Original article printed in Haaretz on the 19th March 2008. For the original article click here
The interim decision issued 10 days ago by the High Court of Justice on the use of Route 443 marks the first time the justices have issued a ruling to close a road traversing occupied territory to Palestinian use, for the convenience of Israeli travelers. The interim ruling on a petition by six Palestinian villages adjacent to the highway, which links the coastal plain to Jerusalem, gave the state six months to report progress on the construction of an alternative road for Palestinian use. The Association for Civil Rights in Israel, which submitted the petition on behalf of Palestinians who have been injured by the travel ban, noted that had the justices sincerely sought to consider opening the road to all, without regard to race or nationality, they would not have requested details on the building of an alternate route, which entails the destruction of additional land and costs tens of millions of shekels.
The decision was issued after both parties argued their positions. According to ACRI, the ruling marks a High Court precedent in upholding a policy of separation and discrimination with regard to movement that has already earned the name “road apartheid.” It violates international law, ACRI holds, permitting the expropriation of land from the local population for the protection of the occupying power.
About 10 kilometers of Route 443 was paved on private Palestinian land in the early 1980s, on the grounds it was needed for the West Bank Palestinian population (and not for “security purposes”). A large part of the expropriated land had been earmarked for a housing development for local teachers. In response to a petition from a Palestinian whose land was expropriated for the road, the High Court ruled that the military government cannot plan and build a road system in an area held by its soldiers if the purpose is solely for the creation of a “service road” for the state. As a result, the state promised that the road was to be open to all.

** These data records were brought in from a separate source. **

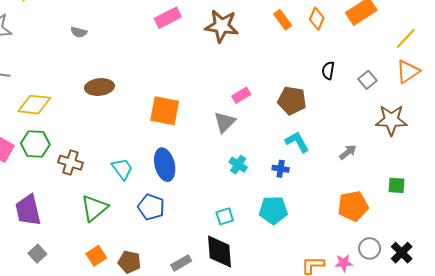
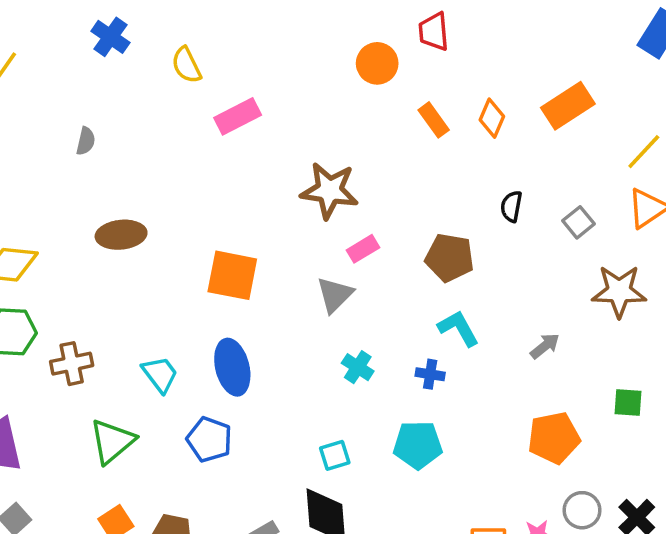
brown star: (222, 26) -> (329, 191), moved
gray semicircle: (79, 32) -> (86, 141), turned -91
brown cross: (70, 163) -> (72, 364), turned -30

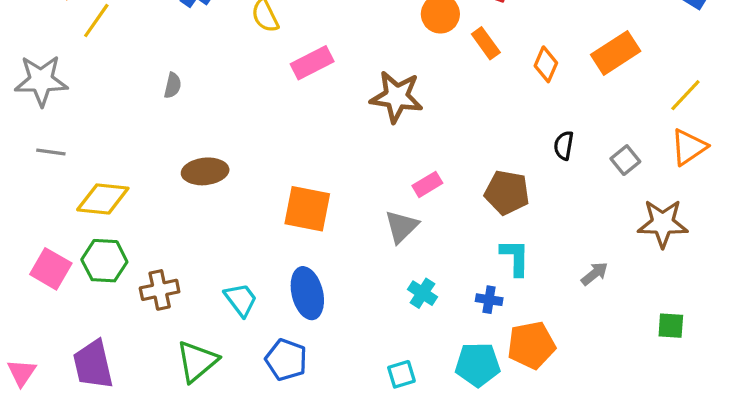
orange rectangle: (434, 120) -> (486, 43), moved
brown star: (329, 191) -> (397, 97), moved
cyan L-shape: (458, 328) -> (515, 257), turned 30
orange pentagon: (554, 438) -> (531, 345), moved

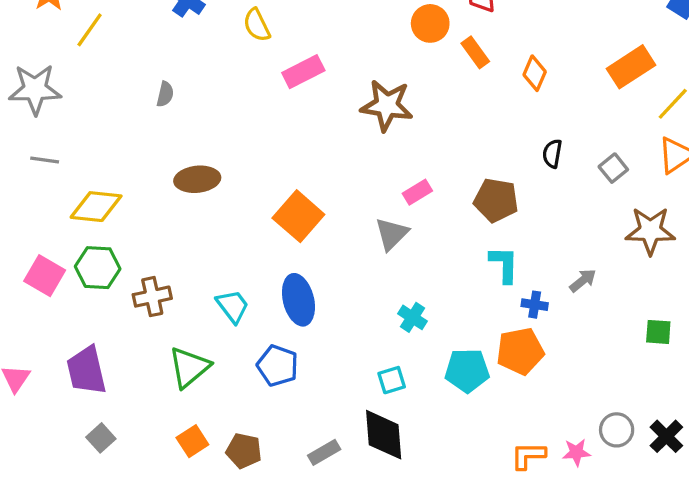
orange rectangle: (616, 53) -> (631, 67), moved
orange square: (307, 209) -> (298, 216), turned 30
cyan cross: (423, 293) -> (413, 317), moved
blue cross: (489, 300) -> (535, 305), moved

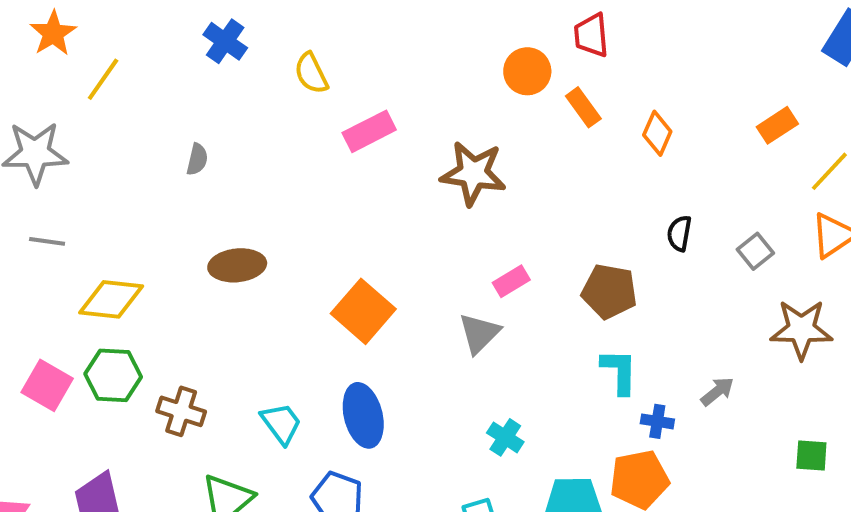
orange rectangle: (631, 67) -> (777, 125), size x0.7
brown cross: (152, 297) -> (181, 411), turned 30

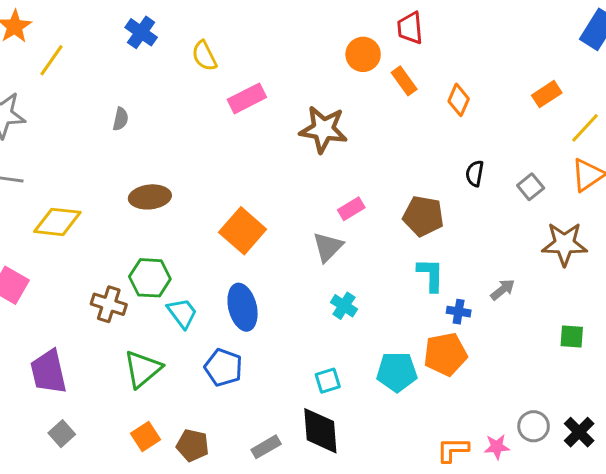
green hexagon: (113, 375) -> (150, 278), moved
cyan cross: (505, 437) -> (344, 306), moved

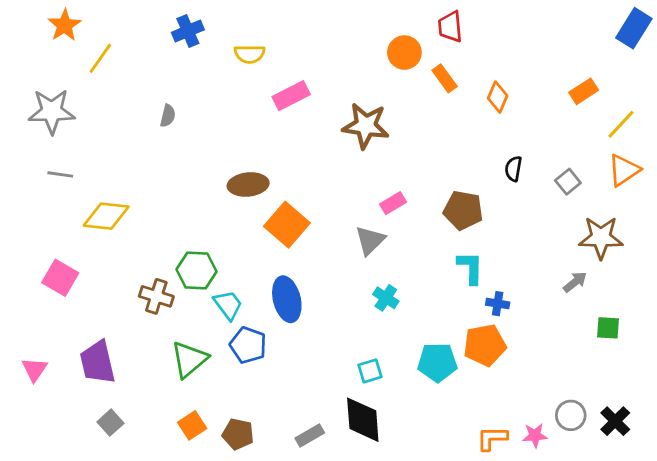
blue cross: (141, 32) -> (188, 31), turned 32
yellow semicircle: (204, 56) -> (250, 54), turned -64
brown ellipse: (150, 197) -> (248, 184), moved
gray arrow: (503, 290) -> (575, 282), moved
blue pentagon: (223, 367) -> (248, 345), moved

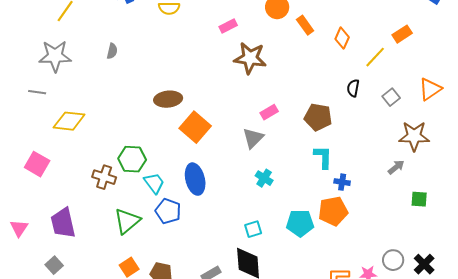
pink rectangle: (291, 96) -> (228, 26), moved, size x0.7
gray star: (52, 111) -> (55, 56), moved
yellow line: (621, 124) -> (375, 57), moved
gray square: (110, 423) -> (54, 265), moved

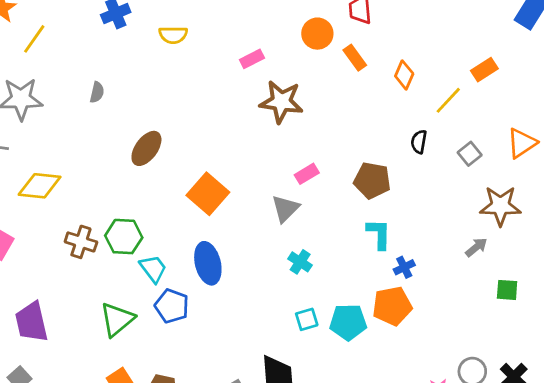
brown ellipse: (168, 99) -> (146, 148), moved, turned -48
brown cross: (104, 177) -> (81, 242), moved
blue cross: (342, 182) -> (404, 267), turned -35
cyan square: (253, 229) -> (307, 319), moved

Shortly after the start of the second intifada, after attacks on Israeli vehicles, the army closed the road to Palestinians. MK Ephraim Sneh, deputy defense minister at the time, admitted in an interview that the closure was not approved by the political leadership. The closure cut off the villages on either side of the road from their main city, Ramallah, and the rest of the West Bank. In court, the Civil Administration offered to issue travel permits for 80 vehicles, for a population of about 30,000 villagers. The villagers refused to cooperate with Israeli authorities and continued their legal battle for right to use the road on their lands. ACRI claimed in court that the Israel Defense Forces had recently begun frequent raids on the six villages that included the use of illumination bombs, pressure grenades, rubber-tipped bullets and live rounds. The IDF Spokesman’s Office said at the time that these were routine operations in response to the throwing or rocks on vehicles traveling on Route 443.
ACRI officials say they fear the High Court stamp of approval for the illegal and immoral policy regarding Route 443 could be cited as a precedent for additional human rights violations. The petitioners protest what they call a lack of judicial process, noting that even though the decision was on an important principle, it was issued without any accompany explanation and with absolutely no reference to the points raised by the petitioners. In addition, they note, the alternative road will not provide for the needs of hundreds of thousands of Palestinians in areas bordering Route 443.